Pekalongan – Aktivitas di Kantor Bupati Pekalongan mendadak ramai setelah tim Komisi Pemberantasan Korupsi (KPK) melakukan penggeledahan di kompleks kantor tersebut pada Jumat (6/3/2026) siang. Sejumlah ruangan penting di lingkungan Pemerintah Kabupaten Pekalongan menjadi sasaran pemeriksaan penyidik lembaga antirasuah itu.
Sekretaris Daerah Kabupaten Pekalongan, Yulian Akbar, membenarkan adanya kegiatan penggeledahan yang dilakukan tim KPK di kantor bupati.
“Untuk yang hari ini, siang ini, tadi KPK sedang berlangsung melakukan kegiatan penggeledahan,” kata Yulian kepada awak media.
Ia menjelaskan, sedikitnya empat ruangan strategis di lantai dua sebelumnya telah disegel oleh penyidik KPK dan kini menjadi bagian dari proses penggeledahan.
“Yang disegel ada empat ruang, yaitu ruang Bupati, ruang Sekda, ruang Kabag Umum, dan ruang Kabag Perekonomian,” ujarnya.
Menurut Yulian, hingga siang hari tim penyidik masih melakukan proses pembukaan segel sekaligus penggeledahan di sejumlah ruangan tersebut.
“Masih proses dibuka semua.
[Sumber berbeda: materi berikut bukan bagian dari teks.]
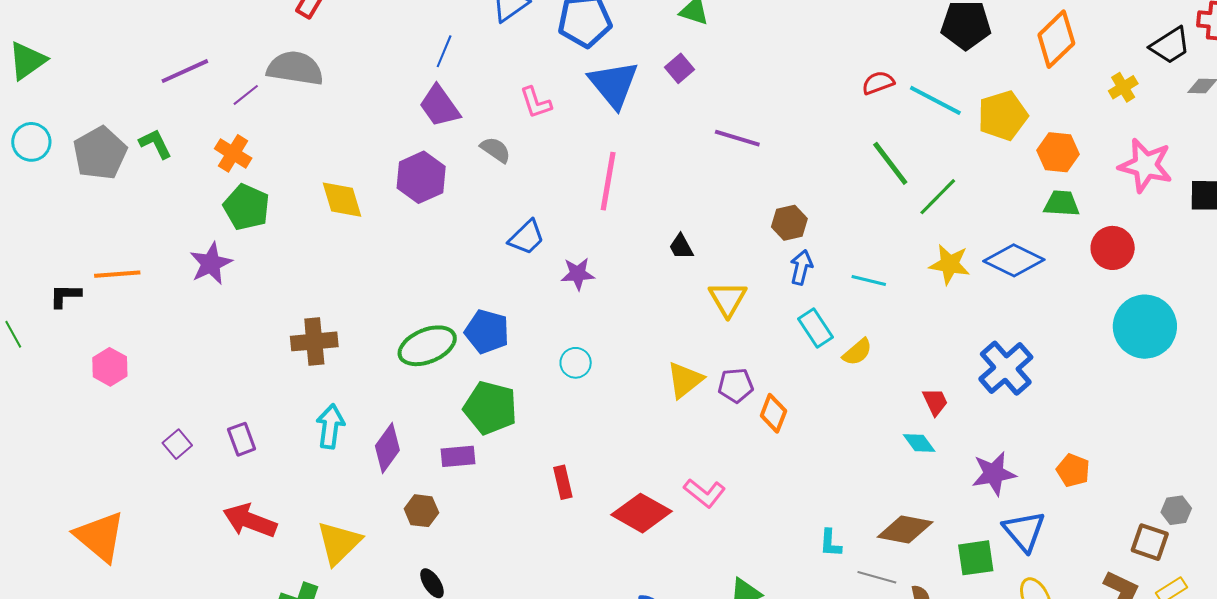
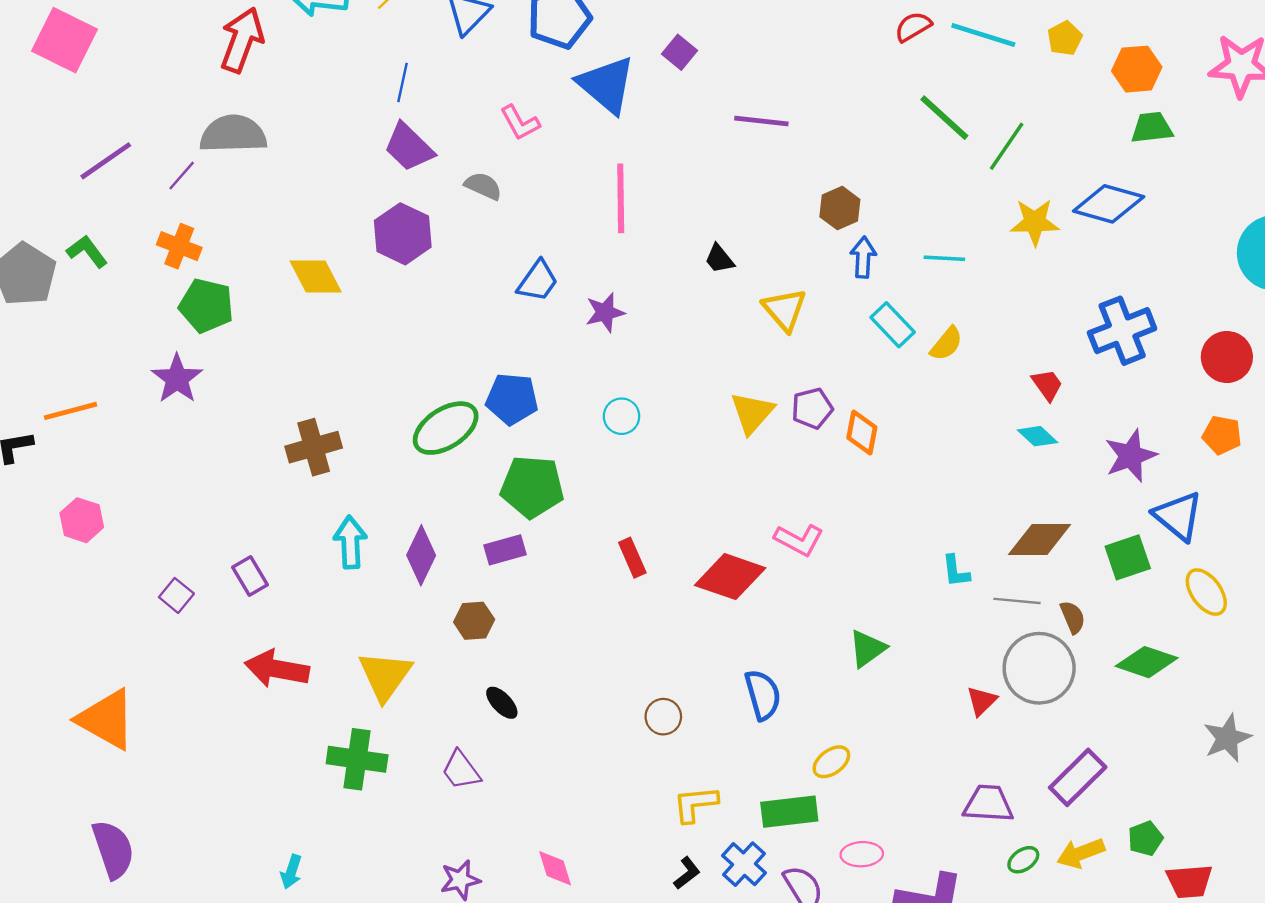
yellow pentagon: (1003, 116) -> (1065, 38), size x0.6
red circle: (1113, 248) -> (1227, 357), moved
blue cross: (1006, 368) -> (1122, 331), turned 30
Karena yang di lantai dua masih dalam proses dibuka dan digeledah, seperti ruang Bupati, Sekda, dan Bagian Perekonomian,” jelasnya.
Saat ditanya kemungkinan penggeledahan juga dilakukan di Organisasi Perangkat Daerah (OPD) lainnya, Yulian mengaku belum menerima informasi lanjutan dari tim penyidik KPK.
“Belum. Hari ini belum,” tambahnya.
Sejak ruang kerjanya ikut disegel, Yulian mengaku sementara memindahkan aktivitas kerjanya ke ruang video conference (vicon) di lingkungan kantor tersebut.
“Kalau saya sementara pindah di ruang vicon. Saya sudah aktif sejak kemarin, dipindah di ruang vicon sementara,” ungkapnya.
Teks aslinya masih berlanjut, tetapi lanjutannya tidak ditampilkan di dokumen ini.